I received an email from a friend just
after the work on the Woodland Triangle began. He was concerned that
they crew replacing the sidewalk along High St has also removed the
historic white milestone. It was something that both of us thought
would be a travesty.
When I drove home that night, I went
out of my way to check and it is still there. This time luck was on
our side.
There is a description in George
Ranck's History of Lexington,of
a survey ordered by
the town's trustees in the spring of 1791 and taken verbatim from the
Trustee's Book.
"Surveyed by order of the trustees of the town of Lexington, 204 acres of land, including the court-house of Fayette county in the center, in a circular figure of two miles in diameter. Beginning at A (a point), one mile southeast from the said court-house, at a post on the northeast side of the road, running thence south 56 (degrees) west 125 poles to a post crossing Tate's creek road at 85 poles;”
The
Lexington
Press,
in their edition of May 5, 1871, reported that the City council
proposed to mark the city boundary with a ring of stones placed 500
feet apart. A week later a crew under the direction of Col. De La
Pradele were busy setting the stones to mark the boundaries of City
at one mile from Court House. This came just two months after a
proposal to make the city limits a square rather that a circle.
Work
was still progressing in November of the following year. By 1873 the
City
Council voted to leave the city boundaries the same and new stones be
put up at appropriate distances.
Now, if you take a
one mile radius from the old Court House and superimpose it on a map,
that point A is almost exactly where Walton Ave intersects E Main St.
Following that sweeping arc to the southwest toward E High St., or
what would have been called the road to Tate's creek in those days,
you will find a white stone set in the ground. It is about 10 to 12
inches to a side and well weathered. It is also one mile from the
old Court House.
One mile in the
other direction from the Court House on Leestown Rd, just opposite
the entrance to the Calvary cemetery, is a similar stone, also set
well in the ground and weathered. Neither of these stones have any
plaques or markings to tell what they are (or what I suspect them to
be.) I believe them to be the two remaining stones from that project
of over 140 years ago.
When I spoke to the
city's construction manager, overseeing the work at the Woodland
Triangle, he had no idea that the stone was even there. I also found
out the the city's Division of Historic Preservation was requiring an
application for a Certificate of Appropriateness for replacing the
sidewalk, even after the work was completed. This is required for
all historic overlay zones, yet no one is looking out for a possibly
145 year old stone marker?
Are these the only remaining stones?
Have the others been carelessly removed because someone did not know
(or care) what they were? It would stand to reason that other stones
would appear along the aforementioned arc at 500 foot intervals.

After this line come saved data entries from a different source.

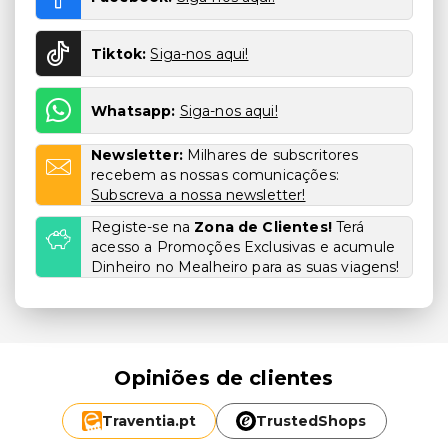
Tiktok:
Siga-nos aqui!
Whatsapp:
Siga-nos aqui!
Newsletter:
Milhares de subscritores
recebem as nossas comunicações:
Subscreva a nossa newsletter!
Registe-se na
Zona de Clientes!
Terá
acesso a Promoções Exclusivas e acumule
Dinheiro no Mealheiro para as suas viagens!
Opiniões de clientes
Traventia.
pt
TrustedShops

In 1871 the Woodland Park did not exist
nor did any of the adjacent neighborhoods and that interval would
span approximately half way through the future park. The fall of
1884 saw several crews of men construct a large lake of no more than
3 acres. This lake, called Lake Chenosa, was placed squarely on the
city boundary. Surely, someone remembered the boundary stone
placement of a dozen years previous so as to avoid them.
By my calculations, a stone 500 feet
along the arc would appear near the existing first base dugout
structure of the ball-field which occupies the former “lake”
site. Approximately twenty or so feet past and ten or so feet
behind. I have not been there lately to look for it and it does not
show up in any recent aerials. Also, some years ago the Parks
maintenance crews reworked that hillside for drainage issues.
It puzzles me as to why these stones,
if they are what I think they are, are not identified. This town is
so quick to claim anything old as historic and they have rushed to
protect items of lesser age. We have even been known to remove major
historical artifacts from their original context, thereby diminishing
their true worth. This has happened to at least two county boundary
markers.
I repeat, I believe that we dodged a
travesty recently and I hope that we can prevent it in the future.